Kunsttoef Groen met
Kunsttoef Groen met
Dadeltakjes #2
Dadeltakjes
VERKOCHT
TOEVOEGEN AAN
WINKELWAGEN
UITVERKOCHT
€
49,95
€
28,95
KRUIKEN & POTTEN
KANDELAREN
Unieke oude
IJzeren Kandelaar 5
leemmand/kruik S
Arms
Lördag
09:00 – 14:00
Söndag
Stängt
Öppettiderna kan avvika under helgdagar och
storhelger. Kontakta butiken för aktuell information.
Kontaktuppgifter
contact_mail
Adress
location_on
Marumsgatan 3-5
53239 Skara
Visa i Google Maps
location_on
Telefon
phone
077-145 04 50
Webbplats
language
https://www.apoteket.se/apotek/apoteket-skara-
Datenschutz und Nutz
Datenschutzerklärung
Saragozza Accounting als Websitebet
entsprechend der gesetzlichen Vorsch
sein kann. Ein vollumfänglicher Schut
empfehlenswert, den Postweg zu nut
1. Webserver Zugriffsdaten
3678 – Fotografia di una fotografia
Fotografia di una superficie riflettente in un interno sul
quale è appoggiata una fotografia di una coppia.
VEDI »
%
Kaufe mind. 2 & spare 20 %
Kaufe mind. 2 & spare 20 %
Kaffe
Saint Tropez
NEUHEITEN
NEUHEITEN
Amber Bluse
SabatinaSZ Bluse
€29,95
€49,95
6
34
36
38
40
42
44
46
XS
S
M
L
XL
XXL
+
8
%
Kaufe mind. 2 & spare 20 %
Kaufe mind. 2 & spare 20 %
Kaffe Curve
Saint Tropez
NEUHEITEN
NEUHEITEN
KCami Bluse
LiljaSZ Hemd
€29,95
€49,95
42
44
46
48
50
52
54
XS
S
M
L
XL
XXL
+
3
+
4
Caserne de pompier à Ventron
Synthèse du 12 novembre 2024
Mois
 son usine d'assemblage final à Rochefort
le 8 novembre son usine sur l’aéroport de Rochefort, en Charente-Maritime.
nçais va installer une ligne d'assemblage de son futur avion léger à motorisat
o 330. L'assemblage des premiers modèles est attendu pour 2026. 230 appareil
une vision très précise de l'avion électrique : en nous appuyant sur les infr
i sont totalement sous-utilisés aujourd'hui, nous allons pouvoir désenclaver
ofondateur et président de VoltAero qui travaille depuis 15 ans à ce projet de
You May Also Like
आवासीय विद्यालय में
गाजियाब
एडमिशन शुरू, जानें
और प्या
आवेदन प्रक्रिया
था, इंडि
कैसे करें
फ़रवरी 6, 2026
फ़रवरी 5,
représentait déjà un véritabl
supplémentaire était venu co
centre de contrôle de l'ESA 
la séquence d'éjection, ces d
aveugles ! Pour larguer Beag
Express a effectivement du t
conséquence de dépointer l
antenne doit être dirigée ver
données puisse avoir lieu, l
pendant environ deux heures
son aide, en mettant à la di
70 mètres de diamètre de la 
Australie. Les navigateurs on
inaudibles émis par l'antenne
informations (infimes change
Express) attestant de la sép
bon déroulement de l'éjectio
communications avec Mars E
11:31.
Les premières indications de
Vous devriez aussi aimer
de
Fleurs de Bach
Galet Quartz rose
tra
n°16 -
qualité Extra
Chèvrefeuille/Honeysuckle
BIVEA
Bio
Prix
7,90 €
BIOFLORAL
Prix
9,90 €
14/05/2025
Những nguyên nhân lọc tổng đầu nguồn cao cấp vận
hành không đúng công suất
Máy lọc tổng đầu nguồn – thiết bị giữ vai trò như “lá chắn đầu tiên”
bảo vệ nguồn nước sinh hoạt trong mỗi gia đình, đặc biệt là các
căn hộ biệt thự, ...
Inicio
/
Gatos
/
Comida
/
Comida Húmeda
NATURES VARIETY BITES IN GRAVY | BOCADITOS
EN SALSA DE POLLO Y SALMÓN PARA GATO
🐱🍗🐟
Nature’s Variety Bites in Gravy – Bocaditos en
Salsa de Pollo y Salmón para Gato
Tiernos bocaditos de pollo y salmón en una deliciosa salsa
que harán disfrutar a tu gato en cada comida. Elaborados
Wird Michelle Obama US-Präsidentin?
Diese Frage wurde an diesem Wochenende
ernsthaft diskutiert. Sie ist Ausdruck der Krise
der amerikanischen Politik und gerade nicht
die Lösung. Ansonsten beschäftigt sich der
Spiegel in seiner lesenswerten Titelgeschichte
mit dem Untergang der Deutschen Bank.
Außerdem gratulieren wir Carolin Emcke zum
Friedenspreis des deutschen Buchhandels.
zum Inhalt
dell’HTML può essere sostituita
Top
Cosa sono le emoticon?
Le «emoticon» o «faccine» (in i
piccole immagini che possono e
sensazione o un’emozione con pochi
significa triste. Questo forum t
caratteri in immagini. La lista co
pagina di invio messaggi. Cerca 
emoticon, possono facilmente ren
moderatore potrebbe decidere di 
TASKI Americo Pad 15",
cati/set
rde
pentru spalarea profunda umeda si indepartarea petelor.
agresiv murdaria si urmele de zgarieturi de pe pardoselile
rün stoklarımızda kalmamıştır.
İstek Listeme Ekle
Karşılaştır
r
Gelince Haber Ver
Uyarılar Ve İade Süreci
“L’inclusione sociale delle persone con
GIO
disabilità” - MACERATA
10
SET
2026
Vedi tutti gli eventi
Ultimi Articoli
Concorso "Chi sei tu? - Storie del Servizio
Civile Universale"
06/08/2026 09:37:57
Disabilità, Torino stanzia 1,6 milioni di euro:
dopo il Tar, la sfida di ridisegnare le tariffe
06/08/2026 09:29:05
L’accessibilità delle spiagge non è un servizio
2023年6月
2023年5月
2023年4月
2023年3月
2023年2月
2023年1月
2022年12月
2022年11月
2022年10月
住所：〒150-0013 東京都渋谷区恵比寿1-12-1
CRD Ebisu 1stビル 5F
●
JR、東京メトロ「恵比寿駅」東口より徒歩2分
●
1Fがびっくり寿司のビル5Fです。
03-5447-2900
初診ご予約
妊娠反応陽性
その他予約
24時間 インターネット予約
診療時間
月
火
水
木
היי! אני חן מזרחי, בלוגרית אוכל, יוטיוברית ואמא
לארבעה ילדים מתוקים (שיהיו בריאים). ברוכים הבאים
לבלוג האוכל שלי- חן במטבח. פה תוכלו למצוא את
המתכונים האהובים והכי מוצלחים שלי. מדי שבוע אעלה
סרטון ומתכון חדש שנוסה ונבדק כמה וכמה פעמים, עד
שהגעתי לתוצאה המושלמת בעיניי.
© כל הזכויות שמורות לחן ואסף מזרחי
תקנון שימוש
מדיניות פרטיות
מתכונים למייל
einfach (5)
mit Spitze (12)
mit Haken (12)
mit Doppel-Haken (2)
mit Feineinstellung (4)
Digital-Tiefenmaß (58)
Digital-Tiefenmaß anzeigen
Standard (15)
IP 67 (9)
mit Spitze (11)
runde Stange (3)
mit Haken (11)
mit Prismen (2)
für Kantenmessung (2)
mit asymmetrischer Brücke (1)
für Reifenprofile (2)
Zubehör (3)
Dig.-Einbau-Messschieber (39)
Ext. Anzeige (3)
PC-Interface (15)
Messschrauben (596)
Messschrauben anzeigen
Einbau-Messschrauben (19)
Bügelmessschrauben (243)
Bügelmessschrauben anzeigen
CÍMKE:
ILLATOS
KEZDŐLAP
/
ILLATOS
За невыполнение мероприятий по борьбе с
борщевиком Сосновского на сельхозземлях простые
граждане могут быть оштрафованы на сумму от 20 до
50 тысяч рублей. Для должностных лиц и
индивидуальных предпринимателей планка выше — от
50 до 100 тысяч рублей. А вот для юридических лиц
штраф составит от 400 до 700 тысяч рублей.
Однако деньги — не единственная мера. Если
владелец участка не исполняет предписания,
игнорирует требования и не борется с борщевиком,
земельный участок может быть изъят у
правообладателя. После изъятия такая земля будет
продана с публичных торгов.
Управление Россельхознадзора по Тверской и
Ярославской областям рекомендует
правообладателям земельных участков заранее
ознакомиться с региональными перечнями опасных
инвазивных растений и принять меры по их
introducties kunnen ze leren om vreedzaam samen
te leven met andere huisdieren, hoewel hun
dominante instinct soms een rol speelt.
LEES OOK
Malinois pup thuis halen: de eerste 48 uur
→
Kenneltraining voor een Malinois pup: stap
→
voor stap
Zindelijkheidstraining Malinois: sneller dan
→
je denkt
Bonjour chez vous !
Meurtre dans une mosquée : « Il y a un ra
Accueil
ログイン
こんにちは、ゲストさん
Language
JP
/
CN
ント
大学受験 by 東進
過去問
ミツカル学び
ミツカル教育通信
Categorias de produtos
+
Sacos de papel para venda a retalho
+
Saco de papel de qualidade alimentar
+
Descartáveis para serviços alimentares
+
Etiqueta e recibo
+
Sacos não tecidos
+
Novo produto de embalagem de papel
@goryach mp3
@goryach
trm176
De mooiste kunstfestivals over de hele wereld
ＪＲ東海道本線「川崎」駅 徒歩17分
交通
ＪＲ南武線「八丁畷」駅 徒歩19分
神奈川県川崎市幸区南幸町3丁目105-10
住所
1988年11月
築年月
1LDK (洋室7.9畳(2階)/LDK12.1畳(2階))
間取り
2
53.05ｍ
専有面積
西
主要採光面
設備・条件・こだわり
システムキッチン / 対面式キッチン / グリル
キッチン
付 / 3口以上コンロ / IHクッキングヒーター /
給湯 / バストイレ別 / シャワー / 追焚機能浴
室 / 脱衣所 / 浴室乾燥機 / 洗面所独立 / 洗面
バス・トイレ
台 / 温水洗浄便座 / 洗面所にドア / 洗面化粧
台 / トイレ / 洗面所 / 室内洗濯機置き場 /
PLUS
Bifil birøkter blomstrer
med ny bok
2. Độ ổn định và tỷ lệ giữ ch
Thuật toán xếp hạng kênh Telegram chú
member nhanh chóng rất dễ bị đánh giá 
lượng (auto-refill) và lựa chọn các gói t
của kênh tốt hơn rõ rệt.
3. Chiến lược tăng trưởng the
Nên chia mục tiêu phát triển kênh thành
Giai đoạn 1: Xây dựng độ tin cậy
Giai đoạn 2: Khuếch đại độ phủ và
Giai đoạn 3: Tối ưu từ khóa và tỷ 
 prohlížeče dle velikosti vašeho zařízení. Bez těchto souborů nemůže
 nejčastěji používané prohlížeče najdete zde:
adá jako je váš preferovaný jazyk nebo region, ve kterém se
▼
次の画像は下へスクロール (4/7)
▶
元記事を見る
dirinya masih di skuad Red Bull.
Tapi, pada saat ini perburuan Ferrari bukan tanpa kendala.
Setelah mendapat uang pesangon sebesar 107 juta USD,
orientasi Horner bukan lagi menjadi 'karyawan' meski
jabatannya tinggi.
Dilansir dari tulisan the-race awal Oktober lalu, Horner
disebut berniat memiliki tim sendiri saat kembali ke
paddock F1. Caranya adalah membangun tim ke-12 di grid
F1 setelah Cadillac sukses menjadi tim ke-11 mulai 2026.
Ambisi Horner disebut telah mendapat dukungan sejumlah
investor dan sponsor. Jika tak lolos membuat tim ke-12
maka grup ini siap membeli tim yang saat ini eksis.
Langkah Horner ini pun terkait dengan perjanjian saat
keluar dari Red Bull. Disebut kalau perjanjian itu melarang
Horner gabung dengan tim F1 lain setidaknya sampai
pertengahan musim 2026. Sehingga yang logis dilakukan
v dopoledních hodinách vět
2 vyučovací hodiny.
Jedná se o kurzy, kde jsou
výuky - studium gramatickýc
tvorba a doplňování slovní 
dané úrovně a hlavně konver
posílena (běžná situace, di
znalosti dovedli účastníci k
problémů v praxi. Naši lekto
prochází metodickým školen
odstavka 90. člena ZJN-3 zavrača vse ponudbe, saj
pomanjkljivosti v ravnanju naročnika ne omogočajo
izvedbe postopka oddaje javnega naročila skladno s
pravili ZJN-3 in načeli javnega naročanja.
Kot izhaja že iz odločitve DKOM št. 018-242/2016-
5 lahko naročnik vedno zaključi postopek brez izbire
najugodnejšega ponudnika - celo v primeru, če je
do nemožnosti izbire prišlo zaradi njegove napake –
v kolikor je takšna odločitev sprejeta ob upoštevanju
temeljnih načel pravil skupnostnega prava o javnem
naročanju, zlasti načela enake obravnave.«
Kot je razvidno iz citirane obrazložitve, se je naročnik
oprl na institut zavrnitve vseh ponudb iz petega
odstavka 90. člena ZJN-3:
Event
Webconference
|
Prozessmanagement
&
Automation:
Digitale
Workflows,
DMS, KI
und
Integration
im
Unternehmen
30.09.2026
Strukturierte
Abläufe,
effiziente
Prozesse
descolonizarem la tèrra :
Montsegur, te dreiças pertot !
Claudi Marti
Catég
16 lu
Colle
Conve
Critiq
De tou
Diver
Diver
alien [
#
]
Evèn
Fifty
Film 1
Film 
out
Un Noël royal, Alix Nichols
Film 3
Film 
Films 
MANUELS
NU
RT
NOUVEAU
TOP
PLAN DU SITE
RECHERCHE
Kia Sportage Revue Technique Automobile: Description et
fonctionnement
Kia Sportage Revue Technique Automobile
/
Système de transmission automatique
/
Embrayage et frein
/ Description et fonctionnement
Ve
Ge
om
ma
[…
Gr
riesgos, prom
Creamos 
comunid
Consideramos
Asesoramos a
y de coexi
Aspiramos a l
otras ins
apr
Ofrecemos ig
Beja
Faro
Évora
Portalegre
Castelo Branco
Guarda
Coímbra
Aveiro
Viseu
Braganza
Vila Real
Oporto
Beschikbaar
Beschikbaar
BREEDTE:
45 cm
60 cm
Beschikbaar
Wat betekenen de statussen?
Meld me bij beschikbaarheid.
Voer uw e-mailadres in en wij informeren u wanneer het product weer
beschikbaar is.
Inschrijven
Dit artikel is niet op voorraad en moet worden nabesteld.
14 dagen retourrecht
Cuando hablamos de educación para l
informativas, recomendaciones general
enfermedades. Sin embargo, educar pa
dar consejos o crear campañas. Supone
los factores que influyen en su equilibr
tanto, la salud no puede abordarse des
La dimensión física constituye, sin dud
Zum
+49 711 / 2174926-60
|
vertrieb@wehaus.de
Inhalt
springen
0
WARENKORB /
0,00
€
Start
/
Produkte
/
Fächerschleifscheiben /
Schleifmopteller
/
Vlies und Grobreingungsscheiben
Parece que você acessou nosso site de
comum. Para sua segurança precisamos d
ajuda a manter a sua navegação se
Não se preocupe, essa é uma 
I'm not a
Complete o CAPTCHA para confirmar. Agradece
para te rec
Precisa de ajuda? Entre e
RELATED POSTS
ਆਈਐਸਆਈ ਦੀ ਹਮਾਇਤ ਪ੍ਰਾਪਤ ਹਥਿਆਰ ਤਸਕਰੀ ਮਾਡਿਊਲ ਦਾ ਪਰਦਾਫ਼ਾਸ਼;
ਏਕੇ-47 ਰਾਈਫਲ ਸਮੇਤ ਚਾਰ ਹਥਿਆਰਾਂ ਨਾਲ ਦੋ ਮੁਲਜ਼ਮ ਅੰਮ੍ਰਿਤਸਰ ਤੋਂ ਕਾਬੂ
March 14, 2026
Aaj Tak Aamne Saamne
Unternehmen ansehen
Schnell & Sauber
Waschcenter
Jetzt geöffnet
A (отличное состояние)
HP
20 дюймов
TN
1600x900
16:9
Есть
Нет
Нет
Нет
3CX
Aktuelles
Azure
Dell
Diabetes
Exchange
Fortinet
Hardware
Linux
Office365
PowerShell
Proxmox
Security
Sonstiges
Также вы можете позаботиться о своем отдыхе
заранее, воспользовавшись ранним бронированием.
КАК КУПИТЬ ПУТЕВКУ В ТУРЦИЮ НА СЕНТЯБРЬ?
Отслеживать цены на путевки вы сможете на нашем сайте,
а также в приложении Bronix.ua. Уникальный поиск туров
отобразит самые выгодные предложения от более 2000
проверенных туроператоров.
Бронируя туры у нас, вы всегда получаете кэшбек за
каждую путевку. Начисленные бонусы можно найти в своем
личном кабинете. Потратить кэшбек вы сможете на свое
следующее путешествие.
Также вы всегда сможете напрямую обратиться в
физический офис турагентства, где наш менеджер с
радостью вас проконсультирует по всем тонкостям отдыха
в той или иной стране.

» Problem details
Sift the material for lines with the string "immagini". Copy each one found.

» Your solution
piccole immagini che possono e
caratteri in immagini. La lista co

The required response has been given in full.